TASK GOAL: Please state how many lines in the records below contain the word "Carmen", giving only the number.

= = = =

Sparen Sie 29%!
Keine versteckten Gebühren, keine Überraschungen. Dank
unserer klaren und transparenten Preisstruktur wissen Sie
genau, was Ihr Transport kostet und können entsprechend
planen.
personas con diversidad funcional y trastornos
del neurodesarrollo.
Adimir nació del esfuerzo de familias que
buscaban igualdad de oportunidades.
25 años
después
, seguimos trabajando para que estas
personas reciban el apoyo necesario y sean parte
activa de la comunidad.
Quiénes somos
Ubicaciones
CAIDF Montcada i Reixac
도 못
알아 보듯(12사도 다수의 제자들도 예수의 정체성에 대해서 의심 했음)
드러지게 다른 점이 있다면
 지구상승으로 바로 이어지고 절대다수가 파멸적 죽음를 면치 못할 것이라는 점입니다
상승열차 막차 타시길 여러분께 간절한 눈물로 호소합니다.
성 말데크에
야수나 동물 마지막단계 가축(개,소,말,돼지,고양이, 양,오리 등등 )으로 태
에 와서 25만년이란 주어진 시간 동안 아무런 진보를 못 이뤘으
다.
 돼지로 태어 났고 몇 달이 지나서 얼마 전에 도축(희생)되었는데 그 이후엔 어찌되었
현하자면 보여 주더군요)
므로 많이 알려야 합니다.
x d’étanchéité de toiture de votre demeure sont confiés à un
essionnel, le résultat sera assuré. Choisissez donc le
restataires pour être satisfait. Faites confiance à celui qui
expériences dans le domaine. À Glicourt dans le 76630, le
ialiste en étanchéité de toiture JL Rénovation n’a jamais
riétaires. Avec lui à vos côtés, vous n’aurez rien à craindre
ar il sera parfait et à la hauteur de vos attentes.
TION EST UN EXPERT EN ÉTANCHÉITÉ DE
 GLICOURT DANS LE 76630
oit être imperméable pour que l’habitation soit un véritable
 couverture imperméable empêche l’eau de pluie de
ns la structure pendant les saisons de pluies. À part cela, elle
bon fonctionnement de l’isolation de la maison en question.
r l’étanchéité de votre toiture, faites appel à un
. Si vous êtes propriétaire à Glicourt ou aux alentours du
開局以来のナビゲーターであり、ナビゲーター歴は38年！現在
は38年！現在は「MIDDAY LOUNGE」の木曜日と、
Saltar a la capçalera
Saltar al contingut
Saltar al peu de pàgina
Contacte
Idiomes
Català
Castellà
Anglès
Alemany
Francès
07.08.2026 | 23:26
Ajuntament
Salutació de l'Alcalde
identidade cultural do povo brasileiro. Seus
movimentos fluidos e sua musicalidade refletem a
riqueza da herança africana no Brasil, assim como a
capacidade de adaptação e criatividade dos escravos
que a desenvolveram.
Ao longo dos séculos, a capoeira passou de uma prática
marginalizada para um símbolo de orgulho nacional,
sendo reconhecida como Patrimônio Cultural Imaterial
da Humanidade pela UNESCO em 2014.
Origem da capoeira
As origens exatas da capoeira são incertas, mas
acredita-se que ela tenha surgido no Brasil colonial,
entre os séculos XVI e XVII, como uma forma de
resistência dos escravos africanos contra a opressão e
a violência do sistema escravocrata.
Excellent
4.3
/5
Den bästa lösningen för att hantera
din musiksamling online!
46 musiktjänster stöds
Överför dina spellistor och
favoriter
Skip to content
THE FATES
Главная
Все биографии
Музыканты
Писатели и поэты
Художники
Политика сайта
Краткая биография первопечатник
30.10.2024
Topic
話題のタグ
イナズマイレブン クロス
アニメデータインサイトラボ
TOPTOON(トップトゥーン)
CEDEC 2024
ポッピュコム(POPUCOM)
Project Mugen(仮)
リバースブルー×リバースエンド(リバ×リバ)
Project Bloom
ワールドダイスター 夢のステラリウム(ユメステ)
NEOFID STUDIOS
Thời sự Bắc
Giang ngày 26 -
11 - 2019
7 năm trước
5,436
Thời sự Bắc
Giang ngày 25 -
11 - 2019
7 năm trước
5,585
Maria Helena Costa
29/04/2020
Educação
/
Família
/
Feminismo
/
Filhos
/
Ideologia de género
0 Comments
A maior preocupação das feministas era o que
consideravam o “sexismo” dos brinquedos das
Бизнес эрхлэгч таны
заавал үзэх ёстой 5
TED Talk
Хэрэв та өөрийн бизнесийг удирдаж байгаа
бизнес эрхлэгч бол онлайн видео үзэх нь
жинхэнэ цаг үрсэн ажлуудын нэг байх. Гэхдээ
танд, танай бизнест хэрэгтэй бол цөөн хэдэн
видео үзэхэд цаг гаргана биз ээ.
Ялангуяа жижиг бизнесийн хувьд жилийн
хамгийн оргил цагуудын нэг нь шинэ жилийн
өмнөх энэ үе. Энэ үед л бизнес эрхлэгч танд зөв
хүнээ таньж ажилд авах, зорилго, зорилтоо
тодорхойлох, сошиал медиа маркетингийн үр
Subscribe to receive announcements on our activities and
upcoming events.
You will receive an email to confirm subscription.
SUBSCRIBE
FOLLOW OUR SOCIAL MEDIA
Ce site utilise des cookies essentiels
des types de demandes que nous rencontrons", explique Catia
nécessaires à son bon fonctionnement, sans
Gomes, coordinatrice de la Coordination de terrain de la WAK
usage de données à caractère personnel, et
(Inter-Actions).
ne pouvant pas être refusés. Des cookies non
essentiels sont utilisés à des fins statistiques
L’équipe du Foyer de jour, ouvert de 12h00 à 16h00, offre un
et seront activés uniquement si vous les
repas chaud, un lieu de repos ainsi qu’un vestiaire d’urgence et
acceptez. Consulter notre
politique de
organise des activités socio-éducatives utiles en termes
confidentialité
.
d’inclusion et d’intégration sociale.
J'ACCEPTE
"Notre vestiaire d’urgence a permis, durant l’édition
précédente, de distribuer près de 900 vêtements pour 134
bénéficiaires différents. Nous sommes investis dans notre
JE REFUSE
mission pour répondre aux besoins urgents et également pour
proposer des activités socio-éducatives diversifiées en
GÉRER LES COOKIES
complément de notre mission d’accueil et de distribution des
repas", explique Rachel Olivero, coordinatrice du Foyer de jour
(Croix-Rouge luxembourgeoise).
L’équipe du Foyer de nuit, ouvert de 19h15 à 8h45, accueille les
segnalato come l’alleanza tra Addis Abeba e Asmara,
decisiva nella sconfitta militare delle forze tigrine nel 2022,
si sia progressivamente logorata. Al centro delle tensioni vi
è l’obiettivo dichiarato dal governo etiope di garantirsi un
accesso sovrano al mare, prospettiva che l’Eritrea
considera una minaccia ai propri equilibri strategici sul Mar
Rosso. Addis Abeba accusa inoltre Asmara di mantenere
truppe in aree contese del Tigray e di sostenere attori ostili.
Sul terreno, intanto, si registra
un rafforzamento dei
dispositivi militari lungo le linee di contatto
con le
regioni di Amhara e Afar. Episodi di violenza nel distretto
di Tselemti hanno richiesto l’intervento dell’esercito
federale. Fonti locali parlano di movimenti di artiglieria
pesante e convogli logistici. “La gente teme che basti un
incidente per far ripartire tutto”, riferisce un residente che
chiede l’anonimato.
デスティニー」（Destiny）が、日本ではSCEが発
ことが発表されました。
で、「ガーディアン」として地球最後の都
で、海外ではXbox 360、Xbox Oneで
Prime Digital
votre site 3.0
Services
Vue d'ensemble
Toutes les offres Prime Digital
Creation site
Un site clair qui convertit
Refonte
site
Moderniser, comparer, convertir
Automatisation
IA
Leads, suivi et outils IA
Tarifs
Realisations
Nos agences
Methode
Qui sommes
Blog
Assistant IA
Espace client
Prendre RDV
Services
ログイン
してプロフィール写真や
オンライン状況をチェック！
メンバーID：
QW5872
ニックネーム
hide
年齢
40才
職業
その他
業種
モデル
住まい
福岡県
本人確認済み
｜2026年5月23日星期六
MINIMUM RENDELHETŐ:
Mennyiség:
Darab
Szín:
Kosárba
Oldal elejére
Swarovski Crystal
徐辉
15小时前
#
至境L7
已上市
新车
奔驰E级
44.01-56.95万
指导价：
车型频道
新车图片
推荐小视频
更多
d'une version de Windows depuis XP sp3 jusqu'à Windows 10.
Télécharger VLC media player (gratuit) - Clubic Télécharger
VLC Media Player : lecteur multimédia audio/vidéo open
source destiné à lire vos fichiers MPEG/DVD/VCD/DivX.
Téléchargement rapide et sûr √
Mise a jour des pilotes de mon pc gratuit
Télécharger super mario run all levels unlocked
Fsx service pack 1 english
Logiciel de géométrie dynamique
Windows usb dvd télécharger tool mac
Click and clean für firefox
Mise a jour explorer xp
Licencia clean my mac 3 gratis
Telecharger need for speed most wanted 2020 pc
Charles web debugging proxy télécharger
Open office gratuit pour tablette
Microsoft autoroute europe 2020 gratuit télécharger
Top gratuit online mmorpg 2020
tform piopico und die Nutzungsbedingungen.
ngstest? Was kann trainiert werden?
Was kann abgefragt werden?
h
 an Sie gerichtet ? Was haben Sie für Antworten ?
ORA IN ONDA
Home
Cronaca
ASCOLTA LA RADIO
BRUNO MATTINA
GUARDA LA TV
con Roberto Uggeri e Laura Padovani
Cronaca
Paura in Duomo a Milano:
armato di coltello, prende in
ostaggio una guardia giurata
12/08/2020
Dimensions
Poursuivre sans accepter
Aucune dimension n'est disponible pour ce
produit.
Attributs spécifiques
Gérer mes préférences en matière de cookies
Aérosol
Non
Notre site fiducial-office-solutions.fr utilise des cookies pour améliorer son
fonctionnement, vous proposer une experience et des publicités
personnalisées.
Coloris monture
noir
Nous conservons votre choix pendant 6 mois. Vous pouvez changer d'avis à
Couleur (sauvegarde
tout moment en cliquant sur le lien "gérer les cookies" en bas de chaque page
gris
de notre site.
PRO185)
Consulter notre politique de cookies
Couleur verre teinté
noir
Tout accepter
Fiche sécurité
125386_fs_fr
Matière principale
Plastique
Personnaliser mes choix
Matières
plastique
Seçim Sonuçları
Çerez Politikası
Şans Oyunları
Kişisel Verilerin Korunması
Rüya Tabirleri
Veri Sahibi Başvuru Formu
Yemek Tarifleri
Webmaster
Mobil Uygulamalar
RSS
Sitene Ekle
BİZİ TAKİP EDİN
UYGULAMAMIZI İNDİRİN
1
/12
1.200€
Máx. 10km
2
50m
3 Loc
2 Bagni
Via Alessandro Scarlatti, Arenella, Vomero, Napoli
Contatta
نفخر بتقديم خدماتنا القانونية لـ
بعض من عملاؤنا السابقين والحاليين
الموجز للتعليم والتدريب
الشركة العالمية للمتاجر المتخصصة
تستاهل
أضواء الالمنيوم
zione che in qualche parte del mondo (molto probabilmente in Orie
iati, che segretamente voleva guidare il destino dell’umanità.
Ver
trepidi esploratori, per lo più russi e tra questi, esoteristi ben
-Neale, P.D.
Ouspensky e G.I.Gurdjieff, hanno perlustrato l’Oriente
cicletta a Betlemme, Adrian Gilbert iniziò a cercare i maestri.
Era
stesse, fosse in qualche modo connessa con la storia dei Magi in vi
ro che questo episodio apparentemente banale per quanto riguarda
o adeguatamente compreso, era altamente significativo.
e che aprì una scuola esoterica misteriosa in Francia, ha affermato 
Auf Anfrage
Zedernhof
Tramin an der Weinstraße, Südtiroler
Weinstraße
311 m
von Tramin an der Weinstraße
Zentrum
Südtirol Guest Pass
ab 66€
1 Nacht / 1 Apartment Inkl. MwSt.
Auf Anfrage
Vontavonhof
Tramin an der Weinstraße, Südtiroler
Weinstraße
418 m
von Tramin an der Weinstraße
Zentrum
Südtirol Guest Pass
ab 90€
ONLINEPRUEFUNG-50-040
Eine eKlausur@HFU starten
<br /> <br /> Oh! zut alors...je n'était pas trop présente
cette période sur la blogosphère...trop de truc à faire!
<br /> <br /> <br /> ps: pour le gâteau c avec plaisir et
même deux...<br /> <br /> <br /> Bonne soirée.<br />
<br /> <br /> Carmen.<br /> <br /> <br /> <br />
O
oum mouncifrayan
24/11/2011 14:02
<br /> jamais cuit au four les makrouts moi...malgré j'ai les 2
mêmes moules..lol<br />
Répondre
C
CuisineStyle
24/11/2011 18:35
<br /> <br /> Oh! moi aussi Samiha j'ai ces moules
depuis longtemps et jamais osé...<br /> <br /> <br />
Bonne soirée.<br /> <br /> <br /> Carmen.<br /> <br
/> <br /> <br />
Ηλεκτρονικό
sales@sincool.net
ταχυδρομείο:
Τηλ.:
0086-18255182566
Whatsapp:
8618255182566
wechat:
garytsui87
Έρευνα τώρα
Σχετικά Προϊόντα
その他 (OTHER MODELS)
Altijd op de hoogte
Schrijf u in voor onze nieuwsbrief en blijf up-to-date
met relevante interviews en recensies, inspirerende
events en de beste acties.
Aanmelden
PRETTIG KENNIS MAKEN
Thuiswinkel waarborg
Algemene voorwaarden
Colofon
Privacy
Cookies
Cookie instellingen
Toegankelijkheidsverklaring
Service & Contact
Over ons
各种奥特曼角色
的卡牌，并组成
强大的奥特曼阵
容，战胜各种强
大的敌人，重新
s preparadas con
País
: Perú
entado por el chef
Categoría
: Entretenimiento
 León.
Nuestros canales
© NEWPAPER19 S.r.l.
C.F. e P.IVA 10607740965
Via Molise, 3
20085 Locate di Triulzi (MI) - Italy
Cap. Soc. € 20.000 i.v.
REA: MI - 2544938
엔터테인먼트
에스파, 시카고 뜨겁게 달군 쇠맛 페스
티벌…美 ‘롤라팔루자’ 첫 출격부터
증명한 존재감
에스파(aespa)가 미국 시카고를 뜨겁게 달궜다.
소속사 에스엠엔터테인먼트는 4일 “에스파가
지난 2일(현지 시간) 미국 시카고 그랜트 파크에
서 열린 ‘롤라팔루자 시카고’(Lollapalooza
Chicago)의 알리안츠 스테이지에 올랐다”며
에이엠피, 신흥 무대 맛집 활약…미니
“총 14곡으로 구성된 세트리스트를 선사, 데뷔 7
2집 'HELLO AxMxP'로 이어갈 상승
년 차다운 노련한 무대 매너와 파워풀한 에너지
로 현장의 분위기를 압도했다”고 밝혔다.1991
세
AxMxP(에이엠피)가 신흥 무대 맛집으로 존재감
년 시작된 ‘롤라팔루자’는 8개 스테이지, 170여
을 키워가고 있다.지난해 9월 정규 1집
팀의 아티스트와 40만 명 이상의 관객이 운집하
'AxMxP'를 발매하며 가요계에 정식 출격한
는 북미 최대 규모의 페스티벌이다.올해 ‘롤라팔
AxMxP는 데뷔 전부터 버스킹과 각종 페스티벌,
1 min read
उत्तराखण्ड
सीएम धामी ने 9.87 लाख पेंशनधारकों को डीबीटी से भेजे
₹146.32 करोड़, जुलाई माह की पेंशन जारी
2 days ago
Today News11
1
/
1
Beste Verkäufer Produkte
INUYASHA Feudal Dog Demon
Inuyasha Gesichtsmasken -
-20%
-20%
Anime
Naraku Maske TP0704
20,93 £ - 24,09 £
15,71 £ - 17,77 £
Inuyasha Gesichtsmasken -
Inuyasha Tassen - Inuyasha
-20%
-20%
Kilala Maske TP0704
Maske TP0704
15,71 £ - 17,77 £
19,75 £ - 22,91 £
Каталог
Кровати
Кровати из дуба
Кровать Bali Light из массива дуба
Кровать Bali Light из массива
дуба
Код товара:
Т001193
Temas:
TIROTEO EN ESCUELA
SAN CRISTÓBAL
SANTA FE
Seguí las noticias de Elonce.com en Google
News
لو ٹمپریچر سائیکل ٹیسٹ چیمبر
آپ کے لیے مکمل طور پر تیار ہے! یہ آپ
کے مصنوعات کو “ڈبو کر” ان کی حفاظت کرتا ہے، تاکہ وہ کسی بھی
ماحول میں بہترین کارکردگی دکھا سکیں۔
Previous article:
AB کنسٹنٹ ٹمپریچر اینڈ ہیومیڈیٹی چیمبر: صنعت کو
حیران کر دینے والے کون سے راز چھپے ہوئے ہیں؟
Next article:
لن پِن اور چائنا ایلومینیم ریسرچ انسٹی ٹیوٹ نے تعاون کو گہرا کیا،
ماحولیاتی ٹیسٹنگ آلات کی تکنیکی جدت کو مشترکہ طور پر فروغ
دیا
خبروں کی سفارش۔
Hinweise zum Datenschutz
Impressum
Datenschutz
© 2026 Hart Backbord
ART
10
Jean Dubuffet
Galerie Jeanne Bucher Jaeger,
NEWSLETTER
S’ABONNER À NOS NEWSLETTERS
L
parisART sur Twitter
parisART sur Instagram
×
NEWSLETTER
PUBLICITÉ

= = = =

THE COMPLETED TASK: 2